* **Your instructions**
Return each line of the entries that mentions the word "Unimed".

☆ ☆ ☆ ☆ ☆

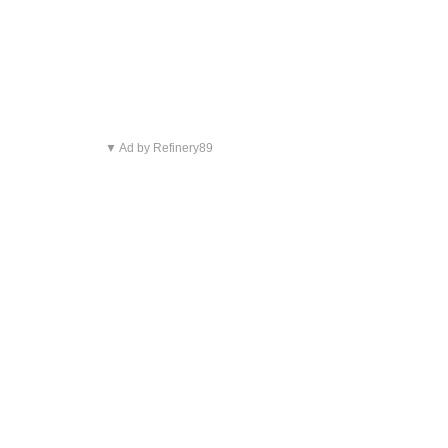
▼ Ad by Refinery89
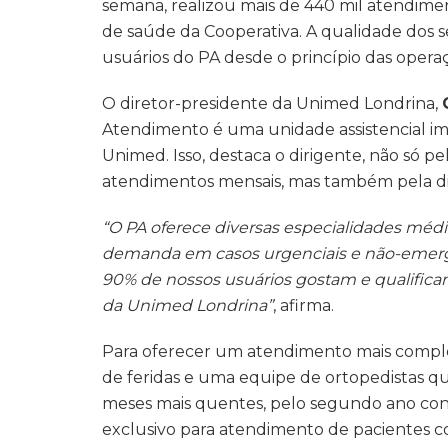
semana, realizou mais de 440 mil atendiment
de saúde da Cooperativa. A qualidade dos s
usuários do PA desde o princípio das opera
O diretor-presidente da Unimed Londrina,
Atendimento é uma unidade assistencial im
Unimed. Isso, destaca o dirigente, não só pe
atendimentos mensais, mas também pela div
“O PA oferece diversas especialidades méd
demanda em casos urgenciais e não-emergen
90% de nossos usuários gostam e qualifica
da Unimed Londrina”
, afirma.
Para oferecer um atendimento mais comple
de feridas e uma equipe de ortopedistas q
meses mais quentes, pelo segundo ano con
exclusivo para atendimento de pacientes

☆ ☆ ☆ ☆ ☆

* **Solution for this exercise**
O diretor-presidente da Unimed Londrina,
Unimed. Isso, destaca o dirigente, não só pe
da Unimed Londrina”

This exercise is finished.